TypeHow It Works?When to Use
Direct AddressingKey = index directlySmall, fixed key ranges
ChainingLinked list at each slotHandles collisions easily
Open AddressingProbe sequence within tableCompact tables, no extra lists
Perfect HashingCollision-free, static setFixed key sets—no dynamic updates
Universal HashingRandom hash function from a familyAdversarial or unpredictable keys
Division/Folding/Mid-squareSimple arithmetic or bit methodsBasic use cases, easy implementation
Extendible/LinearDynamic, grows/shrinks on demandDBs & filesystems with dynamic load
Consistent HashingVirtual ring, ideal for distributed systemsData sharding & distributed caches
2‑Choice HashingTwo hash choices, choose the less full slotHigh-performance in-memory tables

Time and Space Complexity of Hashing Data Structure

OperationBest CaseAverage CaseWorst Case
SearchO(1)O(1)O(n)
InsertO(1)O(1)O(n)
DeleteO(1)O(1)O(n)
SpaceNilO(n)O(n)

Advantages of Hashing Data Structure

  1. Fast data access using key based lookup (O(1) time on average).
  2. Efficient for large datasets with quick insert, delete, and search.
  3. Easy to implement with simple arithmetic functions.
  4. Ideal for applications like databases, caches, and dictionaries.
  5. Can handle dynamic and static data efficiently with proper methods.

Disadvantages of Hashing in Data Structure

  1. Collisions can reduce performance if not handled properly.
  2. Hashing does not maintain any order of data.
  3. Fixed-size hash tables can become inefficient if overloaded.
  4. Designing a good hash function can be tricky.
  5. Rehashing during resizing is time-consuming and costly.

Applications of Hashing in Data Structure

  1. Used in implementing hash tables, maps, and dictionaries.
  2. Helps in quick data retrieval in database indexing.
  3. Used for storing and verifying passwords securely.
  4. Supports caching mechanisms in web browsers and servers.
  5. Plays a key role in compiler symbol tables and memory management.

Conclusion

Hashing in data structure helps store and find data quickly and easily it avoids checking each item one by one by using a special function that sends the data directly to the right place this method saves a lot of time and works well for tasks like checking passwords searching in databases and storing user details

A good hash function and proper handling of collisions make hashing more effective and reliable it performs well especially when the data is large and needs quick access many systems like search engines and online shopping platforms.

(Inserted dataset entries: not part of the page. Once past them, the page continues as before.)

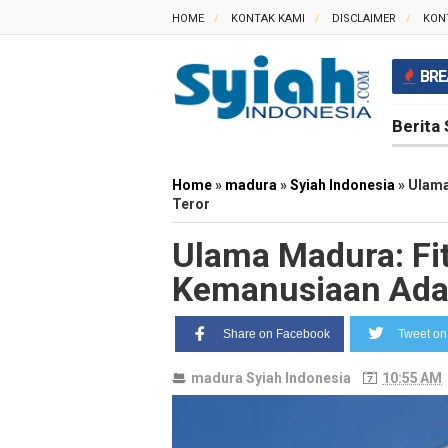
HOME
KONTAK KAMI
DISCLAIMER
KON
BRE
Berita 
Home
»
madura
»
Syiah Indonesia
»
Ulama
Teror
Ulama Madura: Fi
Kemanusiaan Adal
Share on Facebook
Tweet on 
madura
Syiah Indonesia
10:55 AM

You can use hashing to create faster programs and smarter solutions it is easy to learn and powerful for both new and experienced programmers who want to write better and more efficient code

Frequently Asked Questions

What is the purpose of performing hashing in data structure?

Hashing data structure is a very important concept in computer science and we would use this concept when we use to retrieve data faster and might it uses key that align with the table and converts keys into indexes using hash table.

What is a collision in hashing data structure?

Collision is a condition that occurs when two keys are collide at the same index of the hash table.

Which is the best collision resolution technique?

There is no one size that fits all but most probably chaining is easier to implement whereas open addressing collision technique requires more memory as it is less memory efficient.

Is hashing data structure used in AI & machine learning?

Yes, hashing data structure is used in feature engineering and also in several concepts of AI & Machine Learning.

Can we resize a hash table?

Yes we can resize a hash table but it is very costly operation to perform.